Currently, all of them are enabled by default.

#### `alloc`

This flag enables dependency on the `alloc` crate, which is required for
the [OwnedStack](https://edef1c.github.io/libfringe/fringe/struct.OwnedStack.html).

#### `valgrind`

This flag enables [Valgrind] integration. libfringe will register context stacks with Valgrind.

[Valgrind]: http://valgrind.org

## Internals

libfringe uses two key implementation techniques.

### Compiler-assisted register spilling

Traditionally, libraries implementing context switches in userspace have to spill all callee-saved
registers. On the other hand, libfringe fully inlines calls to every function that eventually
results in a context switch, and uses an inline assembly statement marking every register as
clobbered to implement the context switching itself.

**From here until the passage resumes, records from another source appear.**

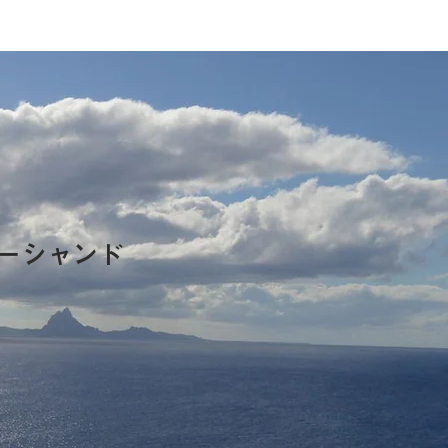
ーシャンド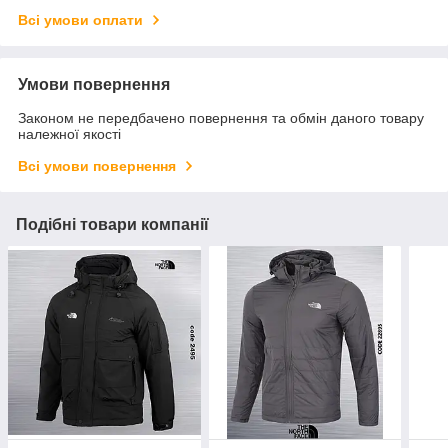
Всі умови оплати
Умови повернення
Законом не передбачено повернення та обмін даного товару
належної якості
Всі умови повернення
Подібні товари компанії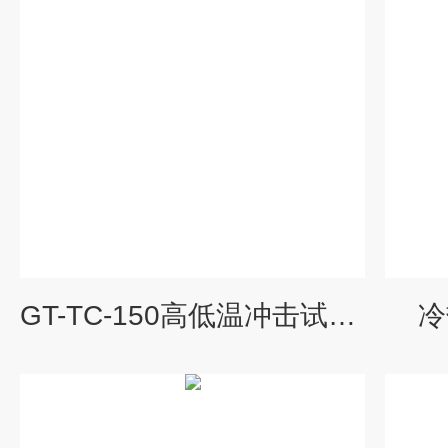
GT-TC-150高低温冲击试验箱制造商
冷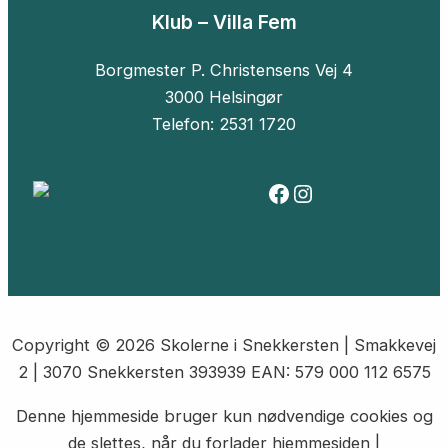
Klub – Villa Fem
Borgmester P. Christensens Vej 4
3000 Helsingør
Telefon: 2531 1720
Facebook
Instagram
Copyright © 2026 Skolerne i Snekkersten | Smakkevej
2 | 3070 Snekkersten 393939 EAN: 579 000 112 6575
Denne hjemmeside bruger kun nødvendige cookies og
de slettes, når du forlader hjemmesiden |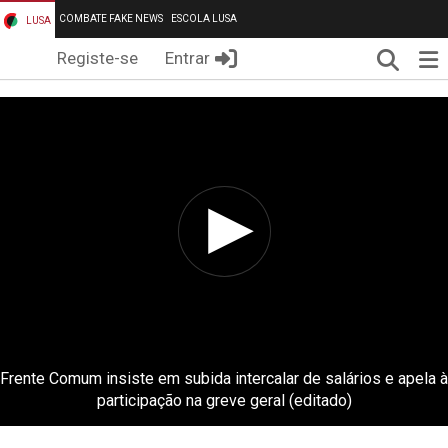
COMBATE FAKE NEWS
ESCOLA LUSA
LUSA
Pesqui
Me
Registe-se
Entrar
Frente Comum insiste em subida intercalar de salários e apela à
participação na greve geral (editado)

As a result, only minimal work needs to be performed in the context switching code (LLVM does not
support spilling the frame pointer), which is especially important on architectures with lots
of callee-saved registers.

### Call stack splicing

Non-Windows platforms use [DWARF][] for both stack unwinding and debugging. DWARF call frame
information is very generic to be ABI-agnostic—it defines a bytecode that describes the actions
that need to be performed to simulate returning from a function. libfringe uses this bytecode
to specify that, after the generator function has returned, execution continues at the point
where the generator function was resumed the last time.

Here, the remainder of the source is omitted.